▸ **Data supplied**
■ ■ ■ ■ ■ ■ ■

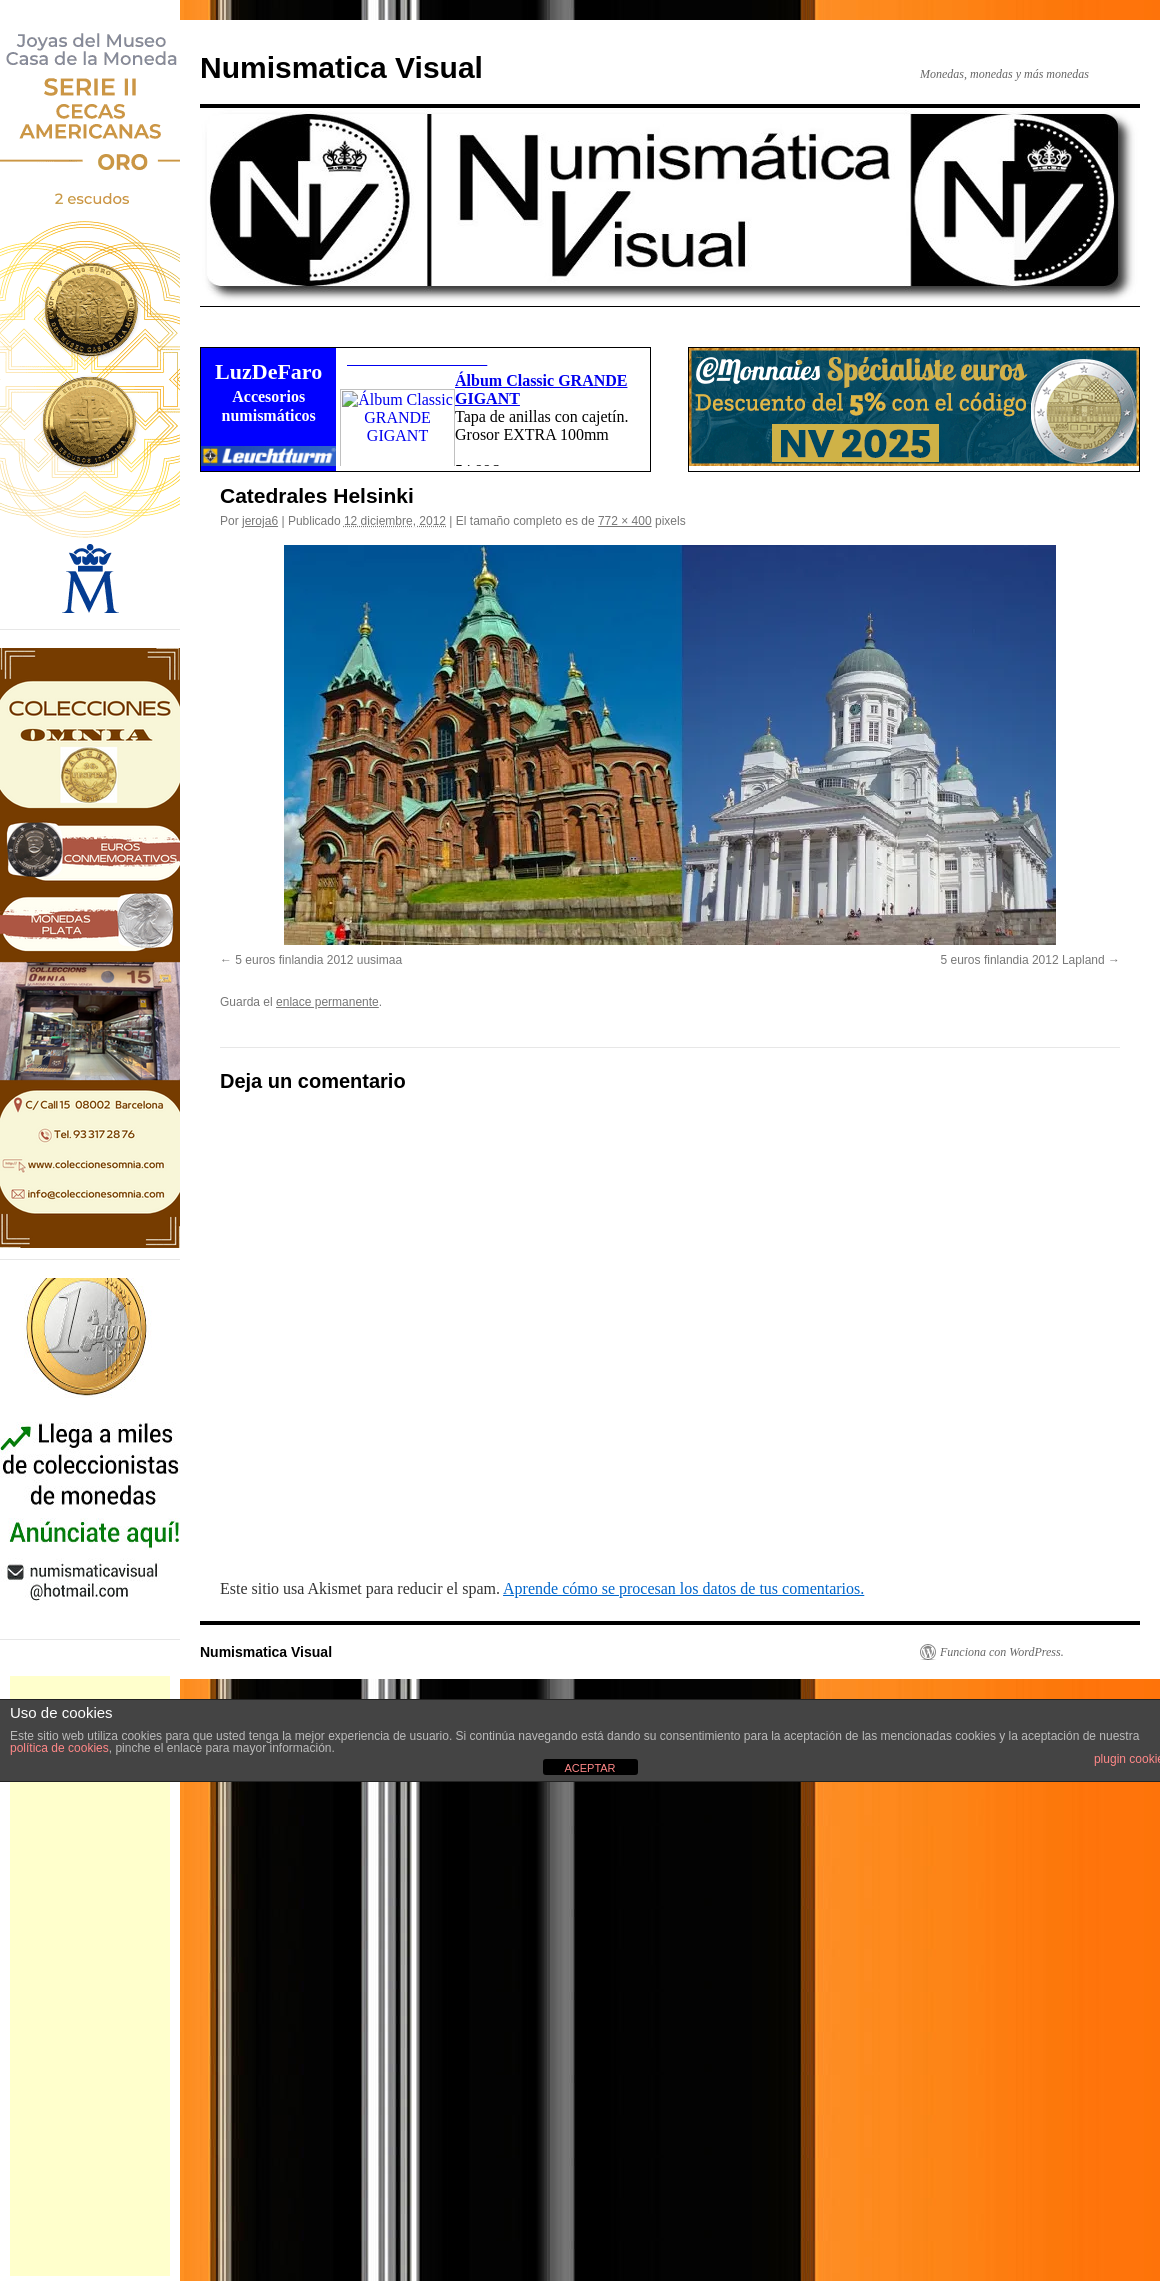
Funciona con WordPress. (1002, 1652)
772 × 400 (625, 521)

■ ■ ■ ■ ■ ■ ■

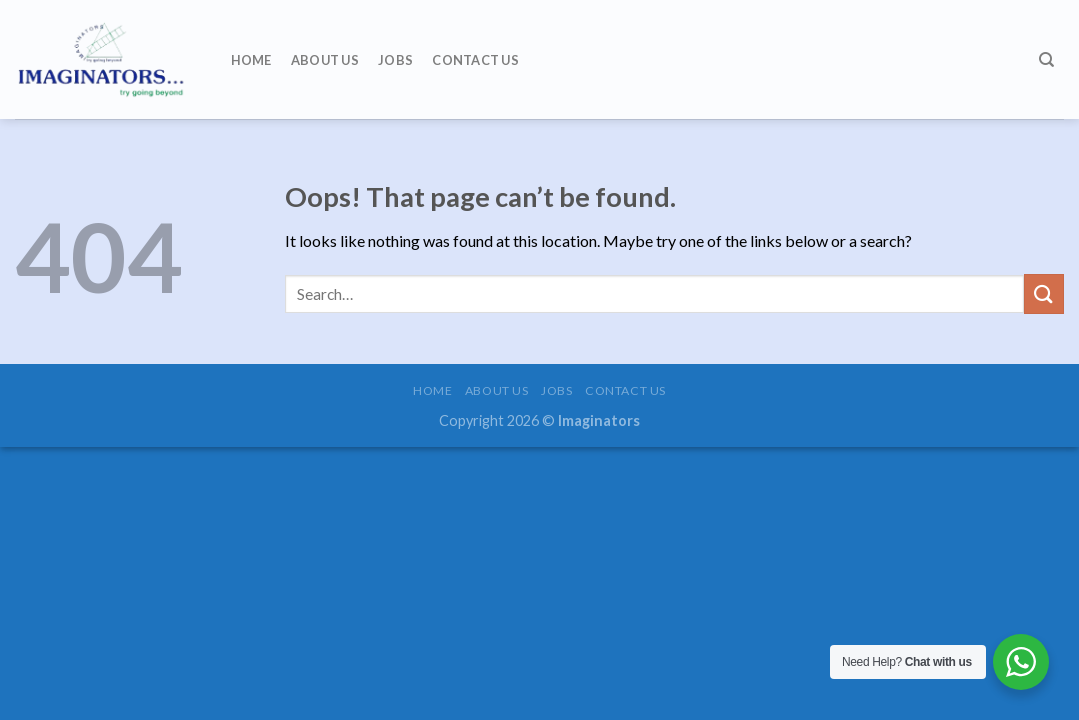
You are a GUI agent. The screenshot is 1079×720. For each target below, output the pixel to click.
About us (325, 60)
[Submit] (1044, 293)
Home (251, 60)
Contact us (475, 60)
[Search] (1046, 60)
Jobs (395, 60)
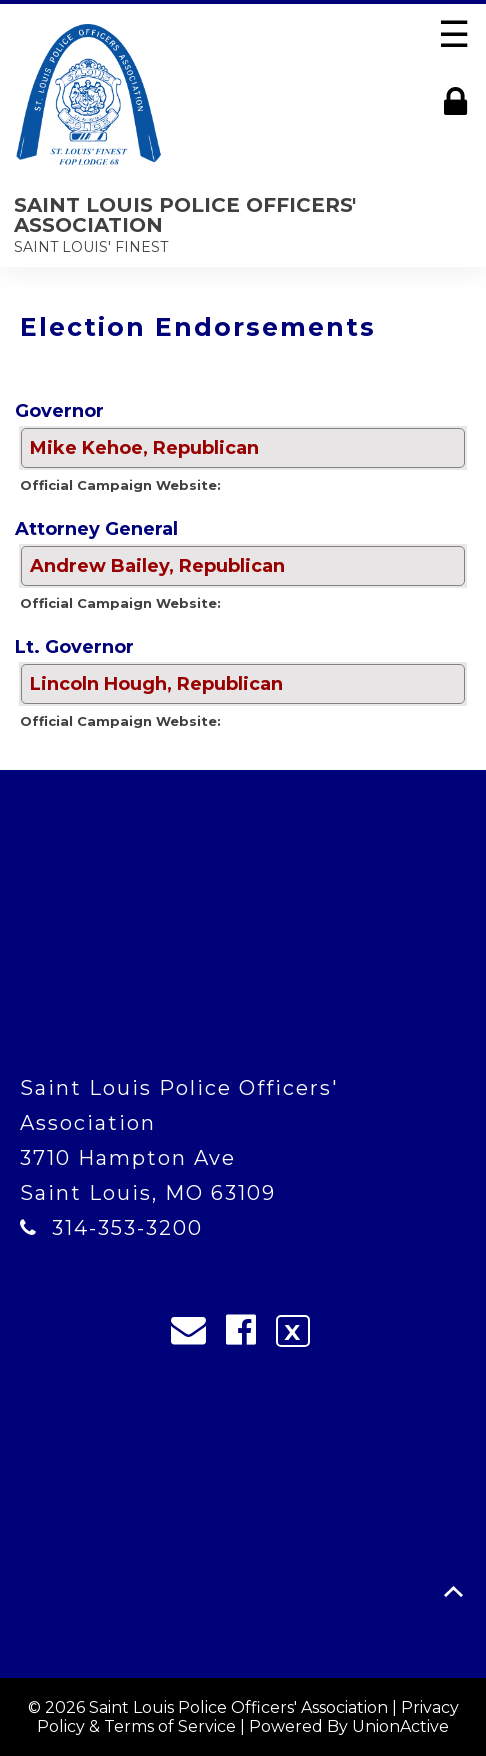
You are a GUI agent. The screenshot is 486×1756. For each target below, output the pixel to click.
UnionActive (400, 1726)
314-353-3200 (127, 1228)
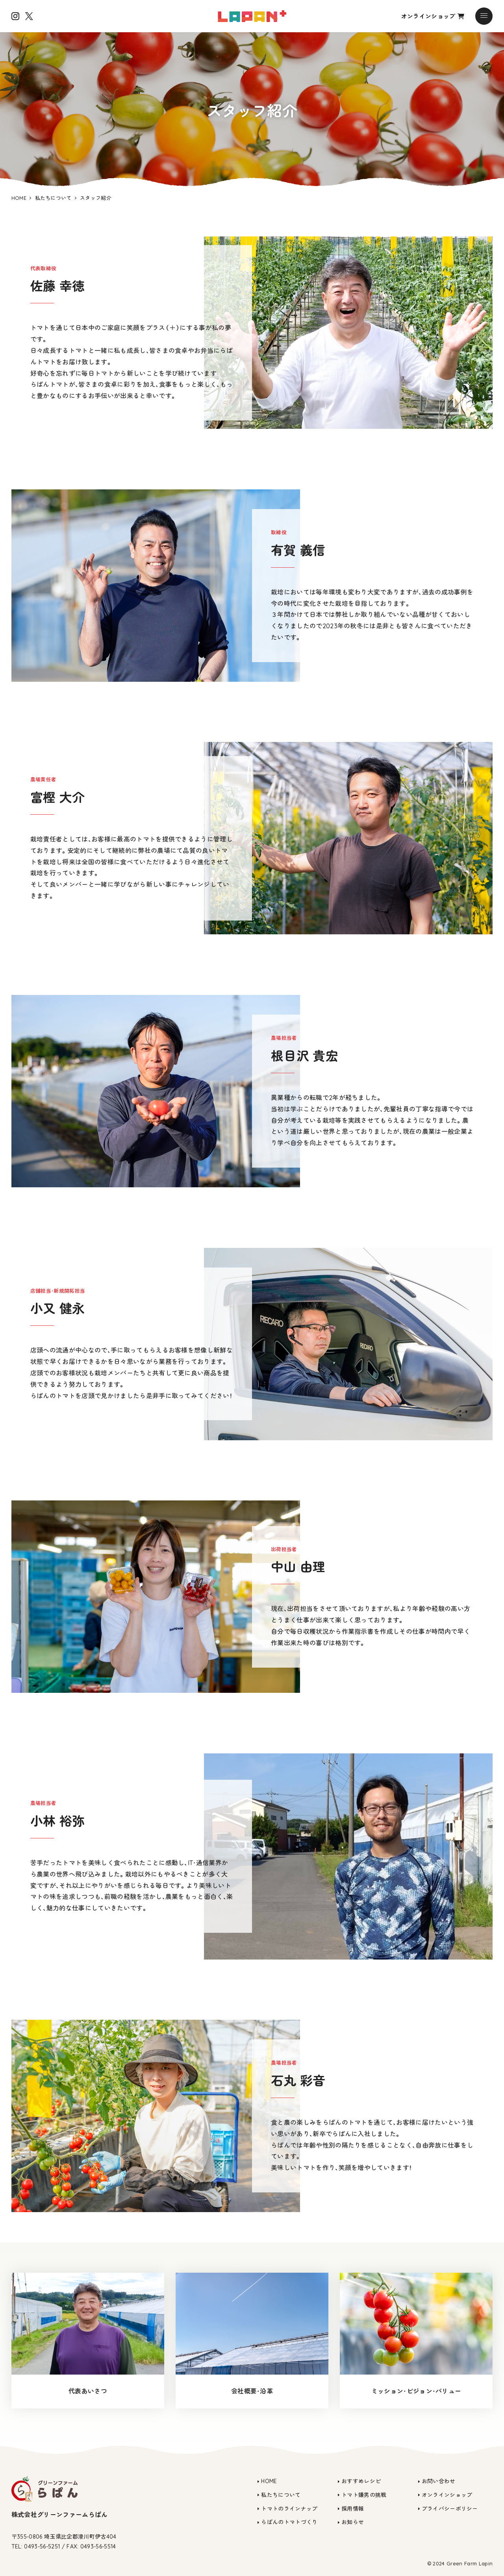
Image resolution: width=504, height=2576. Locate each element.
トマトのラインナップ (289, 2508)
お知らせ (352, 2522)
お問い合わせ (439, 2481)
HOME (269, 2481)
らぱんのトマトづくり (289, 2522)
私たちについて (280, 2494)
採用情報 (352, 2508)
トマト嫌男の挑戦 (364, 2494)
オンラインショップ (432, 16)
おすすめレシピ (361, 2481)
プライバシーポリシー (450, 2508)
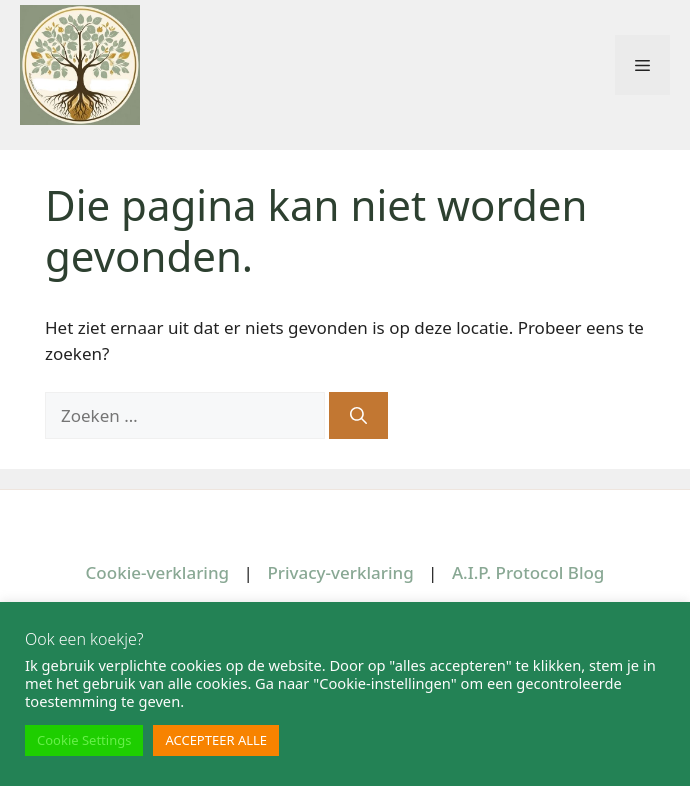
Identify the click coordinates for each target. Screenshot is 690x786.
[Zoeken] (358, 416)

■ ■ ■ ■ ■ ■ ■

▸ **Problem requirements**
All lines with the word "output" need to be copied from the data above.

▸ **Response to this task**
You are a GUI agent. The screenshot is 1079×720. For each target below, output the pixel to click.
You are a GUI agent. The screenshot is 486×1756. For each target below, output the pixel to click.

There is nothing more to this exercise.